If you look at a clock moving past at constant speed you’ll see it both contracted along its direction of motion and running slowly. The factor by which it contracts is the reciprocal of the factor by which it runs slow: if each tick takes twice as long as you’d expect for a clock at rest then the clock looks like it’s shrunk by half along its direction of motion. (The lengths transverse to the motion are not affected.) And, as I’ve said, all other objects will be affected similarly. This means that length contraction and time dilation are not just the peculiar behaviour of specific types of clocks or measuring rods but really properties of the ways that different observers carve spacetime into space and time.

(If you’ve really been paying attention, you’ll notice that I’ve glossed over an important point for the sake of brevity. If Bob were to look at an object in Alice’s frame then he’d see it contracted by just the same factor as she sees objects in his frame contracted. This must be so or else we’d have violated the principle of relativity. It’s this symmetry between the two frames of reference that, together with the constancy of the speed of light, pins down the exact amount of length contraction. If you find this glib explanation unsatisfying, I can only say that for the moment my angle in these articles is working out consequences of the Lorentz transformation. Later, I will explain in more detail how Lorentz transformations arise from the two postulates of the theory.)


I have read different analyses of the theory of relativity. One by Bertrand Russel, and I always get stuck where they use the Michelson-Morely experiment to show that the ether doesn't exist because the dimensions of length and breadth don't appear to change according to alignment with the axis of travel. I was hoping one of these articles would clear that up for me. I'm not sure if this is the right place for this but...

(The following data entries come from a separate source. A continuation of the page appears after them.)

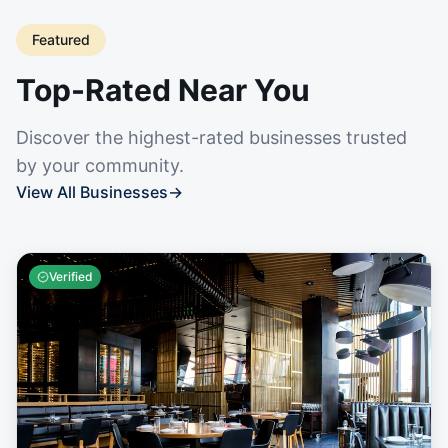
Featured
Top-Rated Near You
Discover the highest-rated businesses trusted
by your community.
View All Businesses
→
Verified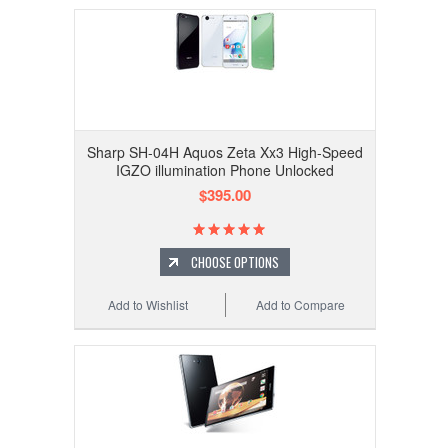
Sharp SH-04H Aquos Zeta Xx3 High-Speed
IGZO illumination Phone Unlocked
$395.00
CHOOSE OPTIONS
Add to Wishlist
Add to Compare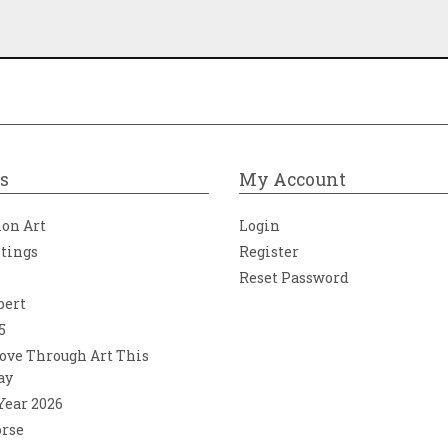
s
My Account
ion Art
Login
ntings
Register
Reset Password
bert
5
ove Through Art This
ay
 Year 2026
orse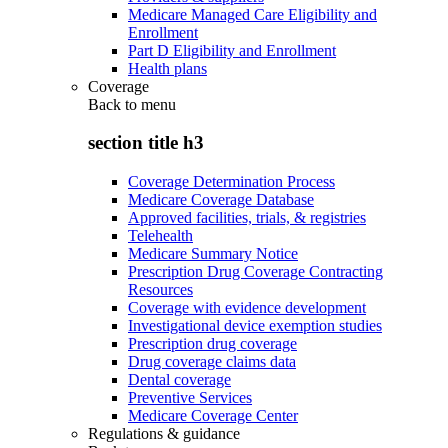
Medicare Managed Care Eligibility and
Enrollment
Part D Eligibility and Enrollment
Health plans
Coverage
Back to
menu
section title h3
Coverage Determination Process
Medicare Coverage Database
Approved facilities, trials, & registries
Telehealth
Medicare Summary Notice
Prescription Drug Coverage Contracting
Resources
Coverage with evidence development
Investigational device exemption studies
Prescription drug coverage
Drug coverage claims data
Dental coverage
Preventive Services
Medicare Coverage Center
Regulations & guidance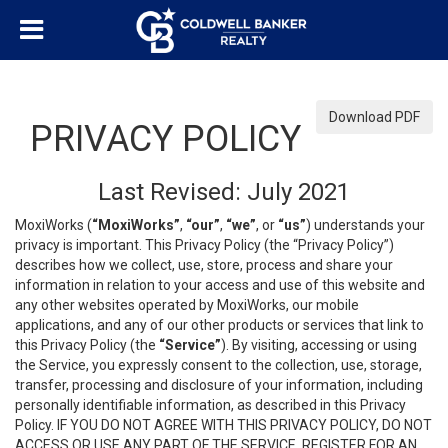
Download PDF
PRIVACY POLICY
Last Revised: July 2021
MoxiWorks (
“MoxiWorks”
,
“our”
,
“we”
, or
“us”
) understands your
privacy is important. This Privacy Policy (the “Privacy Policy”)
describes how we collect, use, store, process and share your
information in relation to your access and use of this website and
any other websites operated by MoxiWorks, our mobile
applications, and any of our other products or services that link to
this Privacy Policy (the
“Service”
). By visiting, accessing or using
the Service, you expressly consent to the collection, use, storage,
transfer, processing and disclosure of your information, including
personally identifiable information, as described in this Privacy
Policy. IF YOU DO NOT AGREE WITH THIS PRIVACY POLICY, DO NOT
ACCESS OR USE ANY PART OF THE SERVICE, REGISTER FOR AN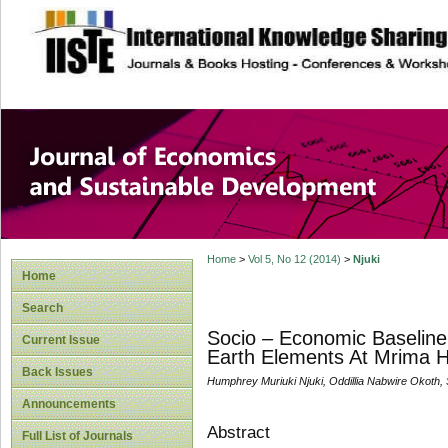
site description
Journal of Econom
Development
Home
>
Vol 5, No 12 (2014)
>
Njuki
Home
Search
Socio – Economic Baseline
Current Issue
Earth Elements At Mrima Hi
Back Issues
Humphrey Muriuki Njuki, Oddillia Nabwire Okoth
Announcements
Abstract
Full List of Journals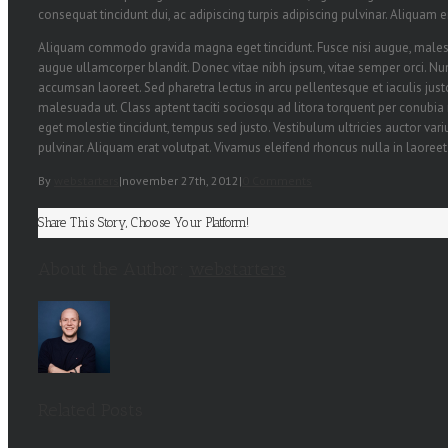
consequat tincidunt dui, ac adipiscing turpis adipiscing pulvinar. Aliquam 
Aliquam commodo gravida magna eget tincidunt. Fusce nisi augue, malesu
augue ullamcorper blandit. Donec vitae nibh ipsum, vitae semper orci. Nunc 
accumsan laoreet. Sed pharetra lectus in arcu pellentesque et iaculis ju
malesuada ut. Class aptent taciti sociosqu ad litora torquent per conubia
eget molestie tincidunt, tempus sed justo. Vestibulum ultricies auctor variu
pulvinar. Aliquam erat volutpat. Vivamus eleifend rhoncus nulla in laoreet
By
webstarters
|
november 27th, 2012
|
0 Comments
Share This Story, Choose Your Platform!
About the Author:
webstarters
Related Posts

When the original theorists who designed the Michelson-Moreley experiment(Michelson and Morely I presume) decided that in order for the ether to exist there must be a dimensional contraction along the axis of travel making it impossible to detect the wavelength shortening effect of traveling through the ether, Einstein comes along and says. "There is no ether. That's why you can't measure it." that's okay. but then he goes on to say that there is still a dimensional contraction along the axis of travel. So there is an ether? or what phenomenon did he have access to which implied the dimensional contraction?


The rod is shown at four successive times. & not: The rod is show at four successive times.


My understanding of the disproof of the ether is that in order for it to exist, it would have to be rotating around the sun exactly in lockstep with the rotation of the Earth, for those experimental results to be valid.

Needless to say, this is very unlikely (as the Earth is not the center of the universe), and it was dismissed in favor of relativity afterwards as a result.


The apparent length of the rod will always be exactly equal to it's rest length multiplied by it's doppler shift, with blue object appearing longer and red shorter. More precisely, each portion of the rod is lenghtened/shortened by its doppler shift since unless it's coming directly at the point of observation then each portion will be at a slightly different shift. This is true whether it's the rod that is moving, the observer or both.


The doppler effect is extraneous to these diagrams, as we're measuring along the axes of simultaneity and not concerning ourselves with the path of signals.


Why can't Alice measure the length of the rod by starting a clock when the front end passes her, and then stopping her clock when the back end passes her?